As for sugar gliders, they will certainly make more rewarding pets than a hedgehog if you get a nice healthy pair when they are young but they are a very serious commitment. I've looked into it thoroughly and they are not at all a light undertaking. I'd say in most circumstances sugar gliders can be just as much of a responsibility as a dog or cat if not more so. You need a minimum of two of them unless you intend to spend every minute of your life with an individual as they are extremely social creatures that live in large groups in the wild. They have a specialized diet that requires supplementation to dry food (fresh insects, fruits and vegetables) and they cannot be litter trained to any extent. They do bark at night as they are nocturnal and they require a tremendous amount of space. A large parrot cage at a minimum is ideal for them to spend the day in but at night they'll need to come out and glide and play. If you want them to be tame you need to be an active member of their group which means you can't just let them out a few times a week for an hour. They also require a specialized veterinarian to care for any ailments and will frequently get sick if their needs are not being entirely met. They are certainly adorable and I am sure very rewarding for those who have the unique situations that allow for them to be kept properly but are otherwise not a good pet for the average person. Some of this information may be dated as I've researched them a while ago but I'd definitely recommend doing a ton of research before thinking of adopting a pair. I see them fairly often available on craigslist which makes me think too many people are buying them without fully realizing what they're getting into. Many pet stores will also sell them with improper care advice. If you have a ton of time (for the next 12 - 15 years), a giant space for them to live, a quiet area for them to sleep during the day, are frequently up at night and have a decent amount of spending money I'd say then you should consider it.

Eric

P.S. If you are after relatively low-maintenance pets that are rewarding and loving I'd say if you're not allergic to look into rats.
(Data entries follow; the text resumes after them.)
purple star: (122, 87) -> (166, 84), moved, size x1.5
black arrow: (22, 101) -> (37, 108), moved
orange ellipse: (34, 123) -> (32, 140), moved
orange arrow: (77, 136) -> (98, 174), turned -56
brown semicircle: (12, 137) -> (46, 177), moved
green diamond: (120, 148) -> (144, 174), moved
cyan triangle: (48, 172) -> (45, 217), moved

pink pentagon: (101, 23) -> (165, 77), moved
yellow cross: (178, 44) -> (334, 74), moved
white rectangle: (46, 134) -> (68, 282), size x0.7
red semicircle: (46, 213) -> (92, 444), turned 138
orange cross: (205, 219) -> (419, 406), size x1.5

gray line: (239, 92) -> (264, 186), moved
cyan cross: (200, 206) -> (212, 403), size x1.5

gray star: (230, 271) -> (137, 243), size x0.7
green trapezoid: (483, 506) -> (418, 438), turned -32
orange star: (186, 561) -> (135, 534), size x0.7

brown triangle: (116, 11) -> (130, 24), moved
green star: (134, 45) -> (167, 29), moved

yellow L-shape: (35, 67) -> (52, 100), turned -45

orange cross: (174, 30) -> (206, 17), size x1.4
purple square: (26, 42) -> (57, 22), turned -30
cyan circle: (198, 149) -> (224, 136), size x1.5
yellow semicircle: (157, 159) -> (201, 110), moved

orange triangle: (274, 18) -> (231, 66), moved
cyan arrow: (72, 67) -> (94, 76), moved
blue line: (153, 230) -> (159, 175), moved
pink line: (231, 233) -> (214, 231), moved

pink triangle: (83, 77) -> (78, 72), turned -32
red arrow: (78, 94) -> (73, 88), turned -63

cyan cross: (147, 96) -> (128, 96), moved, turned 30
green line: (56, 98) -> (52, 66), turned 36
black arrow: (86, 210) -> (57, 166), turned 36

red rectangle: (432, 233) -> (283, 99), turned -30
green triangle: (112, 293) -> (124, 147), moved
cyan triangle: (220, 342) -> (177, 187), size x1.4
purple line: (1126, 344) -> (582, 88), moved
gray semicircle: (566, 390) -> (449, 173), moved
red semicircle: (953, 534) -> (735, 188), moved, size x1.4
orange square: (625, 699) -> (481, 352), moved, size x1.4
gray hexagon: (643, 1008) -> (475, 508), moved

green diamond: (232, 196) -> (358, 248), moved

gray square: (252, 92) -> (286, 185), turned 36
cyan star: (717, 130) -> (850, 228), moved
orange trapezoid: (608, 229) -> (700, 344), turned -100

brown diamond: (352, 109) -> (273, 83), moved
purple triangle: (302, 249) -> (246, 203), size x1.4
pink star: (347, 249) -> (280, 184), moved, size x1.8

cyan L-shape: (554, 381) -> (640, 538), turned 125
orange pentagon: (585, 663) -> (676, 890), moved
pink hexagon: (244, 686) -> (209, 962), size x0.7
They're extremely intelligent, have very manageable needs and rarely live more than 2 - 3 years. Usually the more rewarding or playful an animal is the more responsibility and time you need to spend caring for them. Two rats on the other hand in a proper sized cage can be low maintenance and high reward.

Reactions: Agree 1


----------



## Ripa (May 10, 2015)

I've owned a rat before. I loved her very much, It just broke my heart when I had to put her down after such a short time of keeping her (3 years), though, due to malignant tumors. I was interested in sugar gliders because I know they can live as long as a decent-sized dog and can offer a lot more rewarding experience than a hedgehog. Of course, I don't plan on getting them now, but they've been something I've been looking into every now and again in hopes of one day having the proper money to care for them. One day in the future I hope to acquire a pair.
I'm one of the individuals that likes to plan for future pets way in advance, hence why I still haven't yet acquired sugar gliders, even after giving them consideration for years. I always like to wait out my interest in particular animals for long spans of time and see if I still have that same interest (and thus, propensity for commitment) months or years later on, rather than just getting them purely on aesthetic value and impulse alone.


----------



## Dark (May 11, 2015)

I'm sorry to hear about your rat, most rat enthusiasts would agree that they don't live long enough. It seems you have the right attitude and correct plan so I am sure if you inevitably end up getting a pair that they will be in good hands. I wish I had your patience, there are so many animals that I cannot wait to care for but cannot yet obtain due to lack of time, funds, etc. 

Eric

Reactions: Like 1 | Agree 1


----------



## Ripa (May 14, 2015)

Darkpredator said:


> I'm sorry to hear about your rat, most rat enthusiasts would agree that they don't live long enough. It seems you have the right attitude and correct plan so I am sure if you inevitably end up getting a pair that they will be in good hands. I wish I had your patience, there are so many animals that I cannot wait to care for but cannot yet obtain due to lack of time, funds, etc.
> 
> Eric


Haha, the funds part is my main reason as to why I'm holding off on the sugar gliders. The base price doesn't stop me so much as the money I'd have to expend on their medical bills and whatnot. Already am spent out from the various mammal pets I've owned in the past so I have to wait to recovery (plus, I still have a dog, two cockatiels, a ball python, and two leopard geckos that need the funds in their vet appointments).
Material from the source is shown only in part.